Kado Akhir Tahun Jokowi:  Membawa Kapsul Impian Tidak Menjawab Pelanggaran  Hak Dan Kebebasan Untuk Rakyat Papua

 

Pekan ini Presiden RI Joko Widodo akan menghabiskan akhir tahun dengan kunjungan di Papua. Sebuah kunjungan yang telah dipersiapkan cukup lama, melibatkan Kantor Staf Khusus Kepresidenan (KSP), lintas kementerian terkait dan individu-individu yang baik secara langsung maupun tidak diajak untuk mengabarkan agenda seremonial Presiden RI. Secara langsung Istana Negara dibulan November juga mengundang beberapa organisasi masyarakat sipil untuk terlibat dalam upaya mengabarkan berita baik tentang Papua. Rangkaian pra-kondisi memang terlihat mencolok, sebut saja pembebasan mendesak Filep Karma dari Lapas Abepura yang telah didahului dengan pembebasan 5 tapol pada bulan Juli 2015. Pernyataan-pernyataan jaminan keamanan kepada jurnalis asing untuk bisa meliput tanpa batas di Papua baik yang terus disampaikan oleh Joko Widodo dan Menkopolkam adalah kosmetik politik yang tidak habis-habisnya digunakan negara untuk meredam wacana akuntabilitas.

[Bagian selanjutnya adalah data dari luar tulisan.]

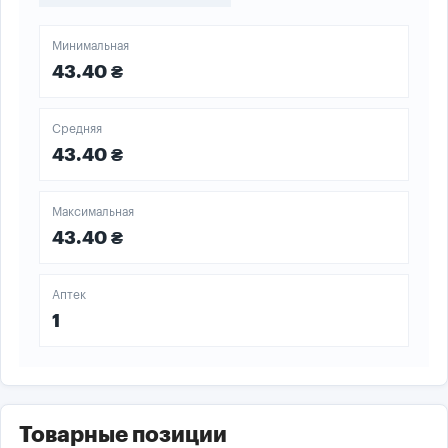
Минимальная
43.40 ₴
Средняя
43.40 ₴
Максимальная
43.40 ₴
Аптек
1
Товарные позиции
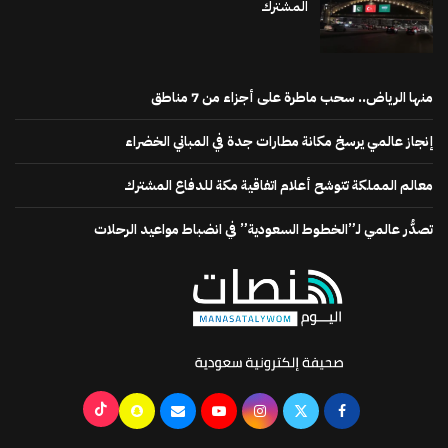
المشترك
منها الرياض.. سحب ماطرة على أجزاء من 7 مناطق
إنجاز عالمي يرسخ مكانة مطارات جدة في المباني الخضراء
معالم المملكة تتوشح أعلام اتفاقية مكة للدفاع المشترك
تصدُّر عالمي لـ”الخطوط السعودية” في انضباط مواعيد الرحلات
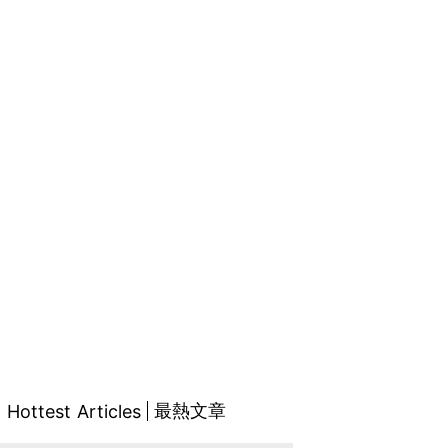
最熱文章
Hottest Articles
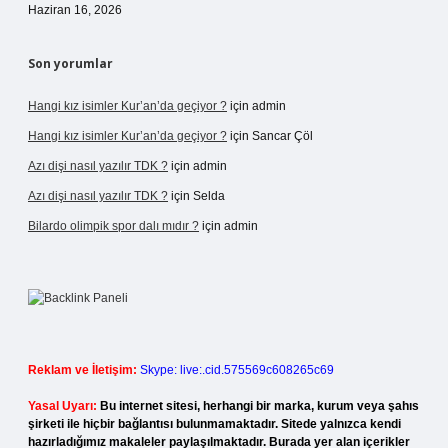
Haziran 16, 2026
Son yorumlar
Hangi kız isimler Kur’an’da geçiyor ?
için
admin
Hangi kız isimler Kur’an’da geçiyor ?
için
Sancar Çöl
Azı dişi nasıl yazılır TDK ?
için
admin
Azı dişi nasıl yazılır TDK ?
için
Selda
Bilardo olimpik spor dalı mıdır ?
için
admin
Reklam ve İletişim:
Skype: live:.cid.575569c608265c69
Yasal Uyarı:
Bu internet sitesi, herhangi bir marka, kurum veya şahıs
şirketi ile hiçbir bağlantısı bulunmamaktadır. Sitede yalnızca kendi
hazırladığımız makaleler paylaşılmaktadır. Burada yer alan içerikler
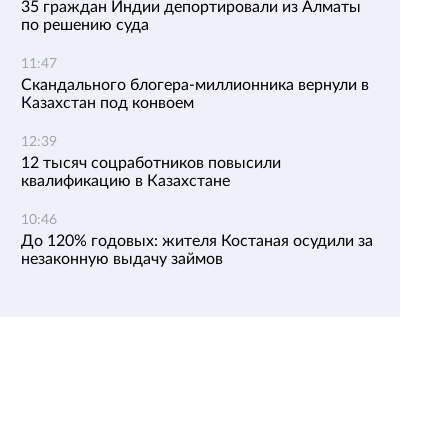
35 граждан Индии депортировали из Алматы
по решению суда
11:47
Скандального блогера-миллионника вернули в
Казахстан под конвоем
12:39
12 тысяч соцработников повысили
квалификацию в Казахстане
10:46
До 120% годовых: жителя Костаная осудили за
незаконную выдачу займов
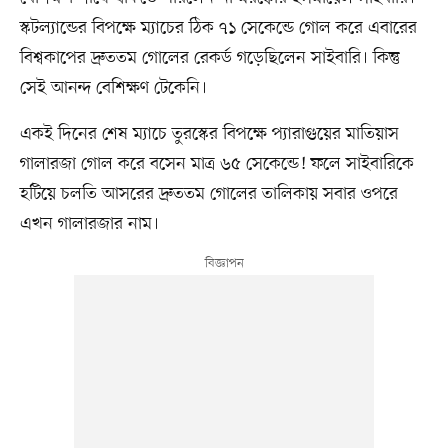
স্কটল্যান্ডের বিপক্ষে ম্যাচের ঠিক ৭১ সেকেন্ডে গোল করে এবারের
বিশ্বকাপের দ্রুততম গোলের রেকর্ড গড়েছিলেন সাইবারি। কিন্তু
সেই আনন্দ বেশিক্ষণ টেকেনি।
একই দিনের শেষ ম্যাচে তুরস্কের বিপক্ষে প্যারাগুয়ের মাতিয়াস
গালারজা গোল করে বসেন মাত্র ৬৫ সেকেন্ডে! ফলে সাইবারিকে
হটিয়ে চলতি আসরের দ্রুততম গোলের তালিকায় সবার ওপরে
এখন গালারজার নাম।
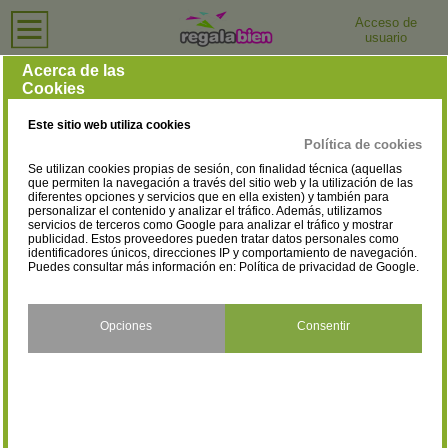
Acceso de
usuario
Inicio
›
Tiendas de Animales y Mascotas
Tiendas de Animales y Mascotas
Acerca de las
Cookies
Selecciona la provincia
Barcelona
Madrid
(557)
(443)
Este sitio web utiliza cookies
Valencia
Alicante
(222)
(144)
Política de cookies
Se utilizan cookies propias de sesión, con finalidad técnica (aquellas
Málaga
Santa Cruz de Tenerife
(137)
(127)
que permiten la navegación a través del sitio web y la utilización de las
diferentes opciones y servicios que en ella existen) y también para
personalizar el contenido y analizar el tráfico. Además, utilizamos
Baleares
Sevilla
(123)
(112)
servicios de terceros como Google para analizar el tráfico y mostrar
publicidad. Estos proveedores pueden tratar datos personales como
Girona
Las Palmas
identificadores únicos, direcciones IP y comportamiento de navegación.
(103)
(89)
Puedes consultar más información en:
Política de privacidad de Google
.
A Coruña
Álava
(54)
(25)
Opciones
Consentir
Albacete
Almería
(18)
(51)
Asturias
Ávila
(78)
(11)
Badajoz
Burgos
(37)
(16)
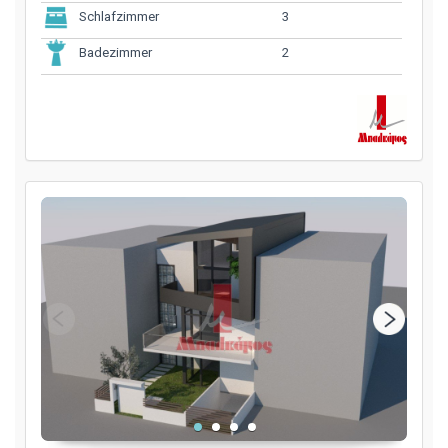
3
Schlafzimmer
2
Badezimmer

Tidak ada yang istimewa dari kunjungan Joko Widodo, selain agenda seremonial yang menempatkan warga Papua sebagai entitas yang harus membebek dengan rencana Indonesia. Kapsul Impian 2015-2085 yang akan dipendam selama 70 tahun di Merauke adalah agenda paling delusional yang telah dilakukan Pemerintah Indonesia selama Republik ini berdiri. Mengingat sebenarnya 'harapan publik' tidak cukup banyak diwujudkan oleh pemerintah, DPR, bahkan publik kerap dijadikan target kriminalisasi, tidak terkecuali publik Papua. Dalam tahun ini KontraS mencatat serangkaian kekerasan, impunitas, hingga skandal yang sekadar menempatkan Papua sebagai arena permainan politik oligarki dan aktor keamanan. Skandal Freeport vs. Setyo Novanto adalah contoh bahwa tidak ada yang lebih penting selain publik diajak menonton drama mafia kartel politik ketimbang memastikan ketersediaan rasa aman dan infrastruktur inklusif di Timika, Wamena, Puncak Jaya dan wilayah-wilayah lainnya yang kerap membangun pos-pos militer. Bulan Desember 2015 KontraS mencatat masih pembatasan akses atas ruang ekspresi warga Papua. Penangkapan kepada ratusan mahasiswa di Jakarta pada peringatan 1 Desember sebagai bagian penghargaan politik identitas yang telah diakui oleh mantan Presiden Abdurrahman Wahid. Isu pembatasan kebebasan-kebebasan fundamental (baik dalam ranah kebebasan beragama, berekspresi, berasosiasi dan berkumpul) adalah hal-hal yang pendapatkan restriksi maksimal di Papua. Pelarangan tanpa alasan yang jelas dan kerap menggunakan sentimen keamanan dan pseudo nasionalisme, banyak berujung pada peristiwa penangkapan sewenang-wenang di Papua. KontraS sendiri mencatat setidaknya ada 24 peristiwa pembatasan kebebasan serius yang terjadi pada isu Papua.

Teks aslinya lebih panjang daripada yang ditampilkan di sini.